# [PROVIDED MATERIAL]
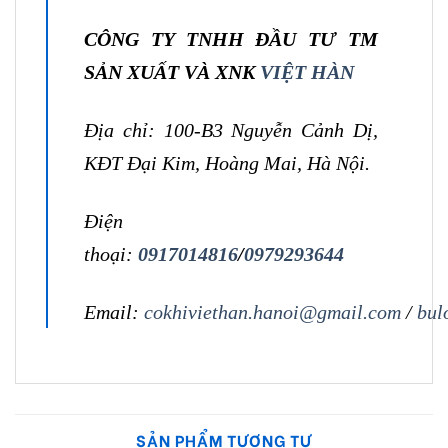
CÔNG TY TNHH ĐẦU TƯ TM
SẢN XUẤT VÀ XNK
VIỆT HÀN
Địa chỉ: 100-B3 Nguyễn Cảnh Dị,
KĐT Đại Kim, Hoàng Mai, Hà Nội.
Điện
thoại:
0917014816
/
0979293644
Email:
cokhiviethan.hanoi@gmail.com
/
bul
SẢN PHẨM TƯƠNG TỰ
...
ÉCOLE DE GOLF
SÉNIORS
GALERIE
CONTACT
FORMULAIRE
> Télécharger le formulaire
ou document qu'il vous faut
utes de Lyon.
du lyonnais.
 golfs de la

# [REQUIREMENT]
Above are the records; repeat exactly the lines from the one holding "CÔNG TY TNHH ĐẦU TƯ TM" down to the one holding "SẢN PHẨM TƯƠNG TỰ", end lines included.

# [YOUR RESPONSE]
CÔNG TY TNHH ĐẦU TƯ TM
SẢN XUẤT VÀ XNK
VIỆT HÀN
Địa chỉ: 100-B3 Nguyễn Cảnh Dị,
KĐT Đại Kim, Hoàng Mai, Hà Nội.
Điện
thoại:
0917014816
/
0979293644
Email:
cokhiviethan.hanoi@gmail.com
/
bul
SẢN PHẨM TƯƠNG TỰ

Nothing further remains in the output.